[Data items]
=======

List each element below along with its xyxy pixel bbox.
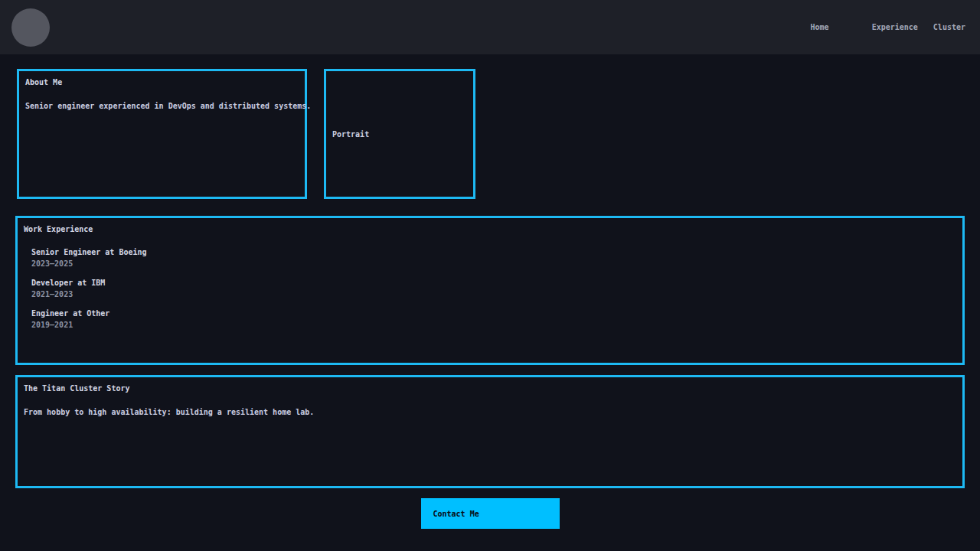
cluster-story-title: The Titan Cluster Story (24, 383, 956, 393)
job-years: 2023–2025 (31, 259, 956, 269)
job-years: 2019–2021 (31, 320, 956, 330)
nav-link-home[interactable]: Home (811, 23, 829, 31)
navbar: Home Experience Cluster (0, 0, 980, 54)
main-content: About Me Senior engineer experienced in … (0, 54, 980, 529)
portrait-label: Portrait (332, 130, 369, 139)
portrait-placeholder: Portrait (324, 69, 475, 199)
cluster-story-body: From hobby to high availability: buildin… (24, 407, 956, 417)
cluster-story-section: The Titan Cluster Story From hobby to hi… (15, 375, 965, 488)
about-title: About Me (25, 77, 299, 87)
avatar[interactable] (11, 8, 50, 47)
top-row: About Me Senior engineer experienced in … (17, 69, 965, 199)
experience-title: Work Experience (24, 224, 956, 234)
job-years: 2021–2023 (31, 289, 956, 299)
nav-link-experience[interactable]: Experience (872, 23, 918, 31)
job-title: Senior Engineer at Boeing (31, 247, 956, 257)
about-section: About Me Senior engineer experienced in … (17, 69, 307, 199)
job-entry: Engineer at Other 2019–2021 (31, 308, 956, 330)
nav-link-cluster[interactable]: Cluster (933, 23, 965, 31)
nav-links: Home Experience Cluster (811, 23, 965, 31)
job-title: Engineer at Other (31, 308, 956, 318)
experience-section: Work Experience Senior Engineer at Boein… (15, 216, 965, 365)
job-entry: Developer at IBM 2021–2023 (31, 278, 956, 299)
job-entry: Senior Engineer at Boeing 2023–2025 (31, 247, 956, 269)
job-list: Senior Engineer at Boeing 2023–2025 Deve… (31, 247, 956, 330)
about-body: Senior engineer experienced in DevOps an… (25, 101, 299, 111)
contact-button[interactable]: Contact Me (421, 498, 560, 529)
contact-row: Contact Me (15, 498, 965, 529)
job-title: Developer at IBM (31, 278, 956, 288)
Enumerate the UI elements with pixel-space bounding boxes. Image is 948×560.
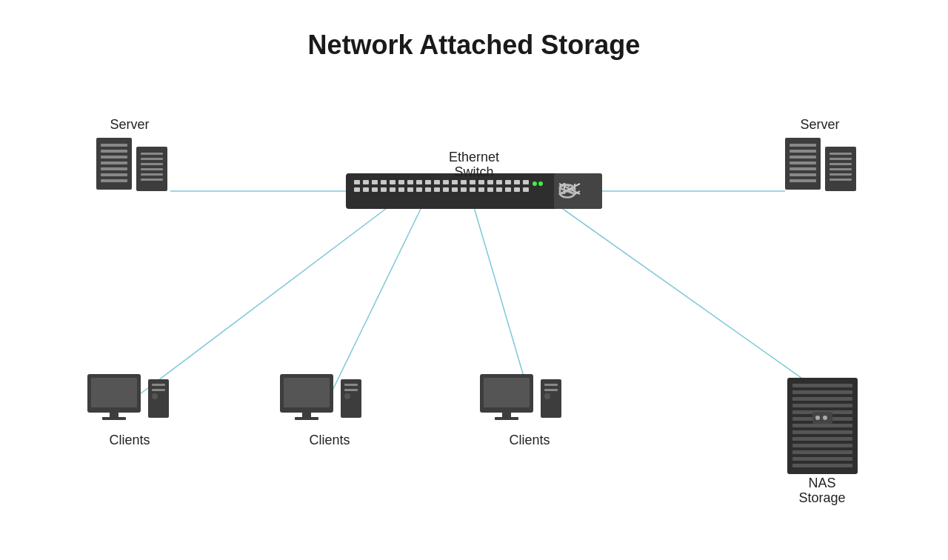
svg-rect-81 xyxy=(825,147,856,191)
svg-rect-46 xyxy=(523,187,529,192)
svg-rect-11 xyxy=(390,180,395,184)
svg-rect-86 xyxy=(830,173,852,176)
svg-rect-109 xyxy=(544,384,558,386)
svg-rect-68 xyxy=(141,158,163,160)
svg-line-2 xyxy=(137,204,393,396)
svg-rect-122 xyxy=(792,444,852,447)
svg-rect-113 xyxy=(792,384,852,387)
svg-rect-39 xyxy=(496,180,502,184)
server-right-label: Server xyxy=(800,117,839,132)
svg-point-48 xyxy=(538,181,543,186)
svg-rect-19 xyxy=(461,180,467,184)
svg-rect-26 xyxy=(381,187,387,192)
svg-rect-110 xyxy=(544,389,558,391)
svg-rect-102 xyxy=(344,389,358,391)
svg-rect-104 xyxy=(480,374,533,413)
svg-rect-66 xyxy=(136,147,167,191)
svg-rect-24 xyxy=(363,187,369,192)
svg-rect-6 xyxy=(346,173,602,209)
svg-rect-9 xyxy=(372,180,378,184)
svg-rect-88 xyxy=(87,374,141,413)
svg-rect-13 xyxy=(407,180,413,184)
svg-rect-23 xyxy=(354,187,360,192)
svg-rect-120 xyxy=(792,430,852,434)
page-title: Network Attached Storage xyxy=(0,0,948,61)
svg-rect-10 xyxy=(381,180,387,184)
svg-rect-72 xyxy=(141,179,163,181)
svg-rect-99 xyxy=(295,417,318,420)
svg-rect-30 xyxy=(416,187,422,192)
svg-rect-42 xyxy=(523,180,529,184)
svg-rect-31 xyxy=(425,187,431,192)
svg-rect-65 xyxy=(101,179,127,182)
svg-rect-94 xyxy=(152,389,165,391)
clients-1-label: Clients xyxy=(109,433,150,447)
svg-rect-83 xyxy=(830,158,852,160)
server-left-label: Server xyxy=(110,117,149,132)
svg-rect-79 xyxy=(790,173,816,176)
svg-rect-100 xyxy=(341,379,361,418)
svg-rect-105 xyxy=(484,378,530,407)
svg-rect-32 xyxy=(434,187,440,192)
svg-point-128 xyxy=(823,416,827,420)
svg-rect-8 xyxy=(363,180,369,184)
nas-storage-label-line1: NAS xyxy=(808,476,835,490)
svg-rect-85 xyxy=(830,168,852,170)
svg-rect-114 xyxy=(792,390,852,394)
svg-rect-75 xyxy=(790,150,816,153)
svg-rect-124 xyxy=(792,457,852,461)
svg-point-95 xyxy=(152,393,158,399)
svg-rect-43 xyxy=(496,187,502,192)
svg-rect-74 xyxy=(790,144,816,147)
svg-rect-28 xyxy=(398,187,404,192)
svg-rect-82 xyxy=(830,153,852,155)
svg-rect-15 xyxy=(425,180,431,184)
svg-rect-21 xyxy=(478,180,484,184)
svg-rect-108 xyxy=(541,379,561,418)
svg-rect-90 xyxy=(110,413,118,419)
svg-rect-29 xyxy=(407,187,413,192)
svg-rect-58 xyxy=(96,138,132,190)
svg-line-4 xyxy=(474,207,530,396)
svg-rect-101 xyxy=(344,384,358,386)
svg-rect-60 xyxy=(101,150,127,153)
svg-rect-91 xyxy=(102,417,126,420)
svg-rect-41 xyxy=(514,180,520,184)
svg-rect-12 xyxy=(398,180,404,184)
clients-3-label: Clients xyxy=(509,433,550,447)
svg-point-127 xyxy=(815,416,820,420)
svg-line-53 xyxy=(559,184,580,194)
svg-rect-27 xyxy=(390,187,395,192)
svg-rect-37 xyxy=(478,187,484,192)
svg-rect-126 xyxy=(812,412,832,424)
svg-rect-70 xyxy=(141,168,163,170)
svg-rect-89 xyxy=(91,378,137,407)
svg-rect-92 xyxy=(148,379,169,418)
svg-point-111 xyxy=(544,393,550,399)
svg-rect-84 xyxy=(830,163,852,165)
svg-rect-49 xyxy=(554,173,602,209)
svg-rect-7 xyxy=(354,180,360,184)
svg-rect-107 xyxy=(495,417,518,420)
svg-rect-112 xyxy=(787,378,858,474)
nas-storage-label-line2: Storage xyxy=(798,490,845,505)
svg-rect-119 xyxy=(792,424,852,427)
svg-rect-33 xyxy=(443,187,449,192)
svg-rect-38 xyxy=(487,187,493,192)
svg-rect-116 xyxy=(792,404,852,407)
svg-rect-80 xyxy=(790,179,816,182)
svg-rect-96 xyxy=(280,374,333,413)
svg-rect-36 xyxy=(470,187,475,192)
svg-rect-34 xyxy=(452,187,458,192)
svg-rect-118 xyxy=(792,417,852,421)
svg-rect-67 xyxy=(141,153,163,155)
svg-rect-71 xyxy=(141,173,163,176)
svg-rect-45 xyxy=(514,187,520,192)
svg-rect-14 xyxy=(416,180,422,184)
ethernet-switch-label-line1: Ethernet xyxy=(449,150,499,164)
svg-point-103 xyxy=(344,393,350,399)
svg-rect-61 xyxy=(101,156,127,159)
svg-rect-115 xyxy=(792,397,852,401)
svg-rect-98 xyxy=(302,413,311,419)
svg-rect-62 xyxy=(101,161,127,164)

=======

What you need to do: Give every line of the data above again as it stands; the pictures stay out.

Task result:
List each element below along with its xyxy pixel bbox.
cluster-story-title: The Titan Cluster Story (24, 383, 956, 393)
job-years: 2023–2025 (31, 259, 956, 269)
job-years: 2019–2021 (31, 320, 956, 330)
nav-link-home[interactable]: Home (811, 23, 829, 31)
navbar: Home Experience Cluster (0, 0, 980, 54)
main-content: About Me Senior engineer experienced in … (0, 54, 980, 529)
portrait-label: Portrait (332, 130, 369, 139)
portrait-placeholder: Portrait (324, 69, 475, 199)
cluster-story-body: From hobby to high availability: buildin… (24, 407, 956, 417)
cluster-story-section: The Titan Cluster Story From hobby to hi… (15, 375, 965, 488)
about-title: About Me (25, 77, 299, 87)
avatar[interactable] (11, 8, 50, 47)
top-row: About Me Senior engineer experienced in … (17, 69, 965, 199)
experience-title: Work Experience (24, 224, 956, 234)
job-years: 2021–2023 (31, 289, 956, 299)
nav-link-experience[interactable]: Experience (872, 23, 918, 31)
job-title: Senior Engineer at Boeing (31, 247, 956, 257)
about-section: About Me Senior engineer experienced in … (17, 69, 307, 199)
job-entry: Engineer at Other 2019–2021 (31, 308, 956, 330)
nav-link-cluster[interactable]: Cluster (933, 23, 965, 31)
nav-links: Home Experience Cluster (811, 23, 965, 31)
job-title: Engineer at Other (31, 308, 956, 318)
experience-section: Work Experience Senior Engineer at Boein… (15, 216, 965, 365)
job-entry: Developer at IBM 2021–2023 (31, 278, 956, 299)
job-entry: Senior Engineer at Boeing 2023–2025 (31, 247, 956, 269)
job-list: Senior Engineer at Boeing 2023–2025 Deve… (31, 247, 956, 330)
about-body: Senior engineer experienced in DevOps an… (25, 101, 299, 111)
contact-button[interactable]: Contact Me (421, 498, 560, 529)
contact-row: Contact Me (15, 498, 965, 529)
job-title: Developer at IBM (31, 278, 956, 288)
Enumerate the UI elements with pixel-space bounding boxes. Image is 948×560.
svg-rect-81 xyxy=(825,147,856,191)
svg-rect-46 xyxy=(523,187,529,192)
svg-rect-11 xyxy=(390,180,395,184)
svg-rect-86 xyxy=(830,173,852,176)
svg-rect-109 xyxy=(544,384,558,386)
svg-rect-68 xyxy=(141,158,163,160)
svg-line-2 xyxy=(137,204,393,396)
svg-rect-122 xyxy=(792,444,852,447)
svg-rect-113 xyxy=(792,384,852,387)
svg-rect-39 xyxy=(496,180,502,184)
server-right-label: Server xyxy=(800,117,839,132)
svg-point-48 xyxy=(538,181,543,186)
svg-rect-19 xyxy=(461,180,467,184)
svg-rect-26 xyxy=(381,187,387,192)
svg-rect-110 xyxy=(544,389,558,391)
svg-rect-102 xyxy=(344,389,358,391)
svg-rect-104 xyxy=(480,374,533,413)
svg-rect-66 xyxy=(136,147,167,191)
svg-rect-24 xyxy=(363,187,369,192)
svg-rect-6 xyxy=(346,173,602,209)
svg-rect-9 xyxy=(372,180,378,184)
svg-rect-88 xyxy=(87,374,141,413)
svg-rect-13 xyxy=(407,180,413,184)
svg-rect-23 xyxy=(354,187,360,192)
svg-rect-120 xyxy=(792,430,852,434)
page-title: Network Attached Storage xyxy=(0,0,948,61)
svg-rect-10 xyxy=(381,180,387,184)
svg-rect-72 xyxy=(141,179,163,181)
svg-rect-99 xyxy=(295,417,318,420)
svg-rect-30 xyxy=(416,187,422,192)
svg-rect-42 xyxy=(523,180,529,184)
svg-rect-31 xyxy=(425,187,431,192)
svg-rect-65 xyxy=(101,179,127,182)
svg-rect-94 xyxy=(152,389,165,391)
clients-1-label: Clients xyxy=(109,433,150,447)
svg-rect-83 xyxy=(830,158,852,160)
server-left-label: Server xyxy=(110,117,149,132)
svg-rect-79 xyxy=(790,173,816,176)
svg-rect-100 xyxy=(341,379,361,418)
svg-rect-105 xyxy=(484,378,530,407)
svg-rect-32 xyxy=(434,187,440,192)
svg-point-128 xyxy=(823,416,827,420)
svg-rect-8 xyxy=(363,180,369,184)
nas-storage-label-line1: NAS xyxy=(808,476,835,490)
svg-rect-85 xyxy=(830,168,852,170)
svg-rect-114 xyxy=(792,390,852,394)
svg-rect-75 xyxy=(790,150,816,153)
svg-rect-124 xyxy=(792,457,852,461)
svg-point-95 xyxy=(152,393,158,399)
svg-rect-43 xyxy=(496,187,502,192)
svg-rect-74 xyxy=(790,144,816,147)
svg-rect-28 xyxy=(398,187,404,192)
svg-rect-82 xyxy=(830,153,852,155)
svg-rect-15 xyxy=(425,180,431,184)
svg-rect-21 xyxy=(478,180,484,184)
svg-rect-108 xyxy=(541,379,561,418)
svg-rect-90 xyxy=(110,413,118,419)
svg-rect-29 xyxy=(407,187,413,192)
svg-rect-58 xyxy=(96,138,132,190)
svg-line-4 xyxy=(474,207,530,396)
svg-rect-101 xyxy=(344,384,358,386)
svg-rect-60 xyxy=(101,150,127,153)
svg-rect-91 xyxy=(102,417,126,420)
svg-rect-41 xyxy=(514,180,520,184)
svg-rect-12 xyxy=(398,180,404,184)
clients-3-label: Clients xyxy=(509,433,550,447)
svg-point-127 xyxy=(815,416,820,420)
svg-line-53 xyxy=(559,184,580,194)
svg-rect-27 xyxy=(390,187,395,192)
svg-rect-37 xyxy=(478,187,484,192)
svg-rect-126 xyxy=(812,412,832,424)
svg-rect-70 xyxy=(141,168,163,170)
svg-rect-89 xyxy=(91,378,137,407)
svg-rect-92 xyxy=(148,379,169,418)
svg-point-111 xyxy=(544,393,550,399)
svg-rect-84 xyxy=(830,163,852,165)
svg-rect-49 xyxy=(554,173,602,209)
svg-rect-7 xyxy=(354,180,360,184)
svg-rect-107 xyxy=(495,417,518,420)
svg-rect-112 xyxy=(787,378,858,474)
nas-storage-label-line2: Storage xyxy=(798,490,845,505)
svg-rect-119 xyxy=(792,424,852,427)
svg-rect-33 xyxy=(443,187,449,192)
svg-rect-38 xyxy=(487,187,493,192)
svg-rect-116 xyxy=(792,404,852,407)
svg-rect-80 xyxy=(790,179,816,182)
svg-rect-96 xyxy=(280,374,333,413)
svg-rect-36 xyxy=(470,187,475,192)
svg-rect-34 xyxy=(452,187,458,192)
svg-rect-118 xyxy=(792,417,852,421)
svg-rect-67 xyxy=(141,153,163,155)
svg-rect-71 xyxy=(141,173,163,176)
svg-rect-45 xyxy=(514,187,520,192)
svg-rect-14 xyxy=(416,180,422,184)
ethernet-switch-label-line1: Ethernet xyxy=(449,150,499,164)
svg-point-103 xyxy=(344,393,350,399)
svg-rect-61 xyxy=(101,156,127,159)
svg-rect-115 xyxy=(792,397,852,401)
svg-rect-98 xyxy=(302,413,311,419)
svg-rect-62 xyxy=(101,161,127,164)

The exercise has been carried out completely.